Reducionista, porque ela não permite apreender os direitos reconhecidos aos grupos, personificados ou não.

A utilização dessa expressão é, por outro lado, contestada por algumas ONGs, (Anistia Internacional, Human Rights Watch, entre outras), em nome da luta pela igualdade entre homens e mulheres. E incorreria numa dupla impropriedade: histórica e linguística. Em 1789, ela seguramente não alcançava as mulheres, então mantidas num estado de inferioridade (privação do direito de voto, incapacidade civil relativa, desigualdade de situações jurídicas e de remuneração). No plano semântico, o emprego da palavra homem para designar as pessoas dos dois sexos seria produto histórico de uma vontade de hierarquizar as formas masculina e feminina. Propõe-se então, substituir a expressão direitos do homem por outra, neutra no plano sexual, qual seja, direitos humanos2.

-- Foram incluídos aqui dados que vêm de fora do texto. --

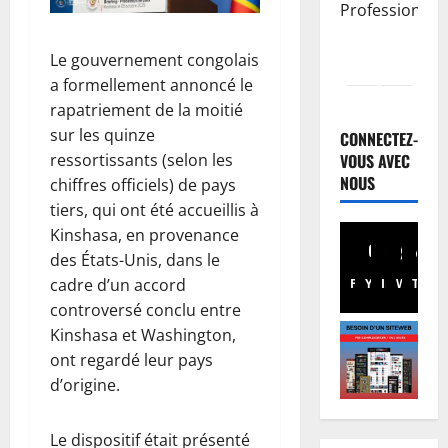
Professionnell
Le gouvernement congolais
a formellement annoncé le
Nation
rapatriement de la moitié
R
sur les quinze
D
CONNECTEZ-
C
VOUS AVEC
ressortissants (selon les
:
NOUS
2
chiffres officiels) de pays
l
tiers, qui ont été accueillis à
’
Finances
Kinshasa, en provenance
E
a
des États-Unis, dans le
u
r
cadre d’un accord
Facebook
Youtube
Instagram
WhatsA
TikTo
X
r
r
controversé conclu entre
o
i
3
b
v
Kinshasa et Washington,
o
Santé
é
ont regardé leur pays
E
n
e
d’origine.
b
d
à
o
:
K
Le dispositif était présenté
l
d
4
i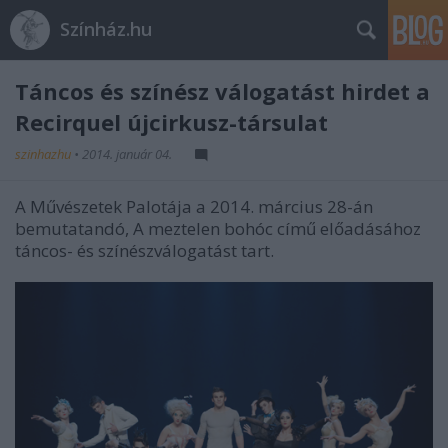
Színház.hu
Táncos és színész válogatást hirdet a
Recirquel újcirkusz-társulat
szinhazhu
•
2014. január 04.
A Művészetek Palotája a 2014. március 28-án
bemutatandó, A meztelen bohóc című előadásához
táncos- és színészválogatást tart.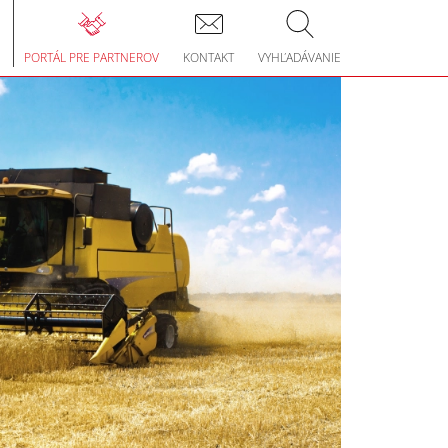
le
gation
PORTÁL PRE PARTNEROV
KONTAKT
VYHĽADÁVANIE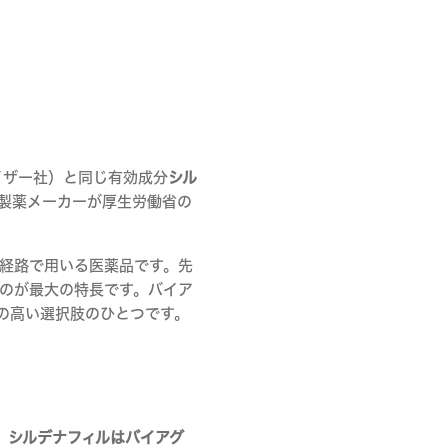
イザー社）と同じ有効成分
シル
の製薬メーカーが厚生労働省の
経路で用いる医薬品です。先
のが最大の特長です。バイア
の高い選択肢のひとつです。
、
シルデナフィルはバイアグ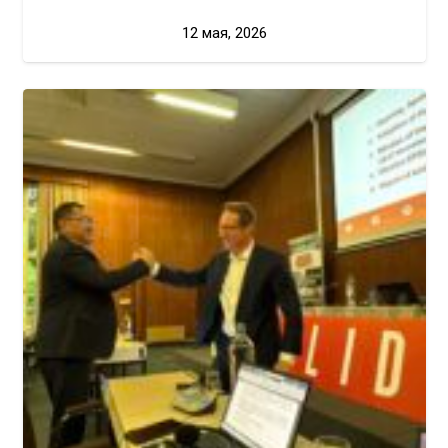
12 мая, 2026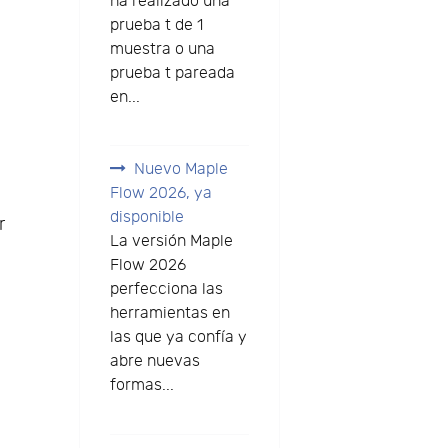
ha realizado una
prueba t de 1
muestra o una
prueba t pareada
en...
Nuevo Maple
Flow 2026, ya
disponible
r
La versión Maple
Flow 2026
perfecciona las
herramientas en
las que ya confía y
abre nuevas
formas...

5.3. Noções de direitos humanos

Em 1747, o publicista político Burlamaqui escrevia, em seus Princípios de direito natural, que o direito natural procede da razão humana e reveste-se de uma antiguidade luminosa proveniente da natureza do homem: "A ideia do direito, e mais ainda do direito natural, são manifestamente ideias relativas à natureza do homem. E, portanto, da própria natureza do homem, de sua constituição e de seu estado que se deduzem os princípios desta ciência"3.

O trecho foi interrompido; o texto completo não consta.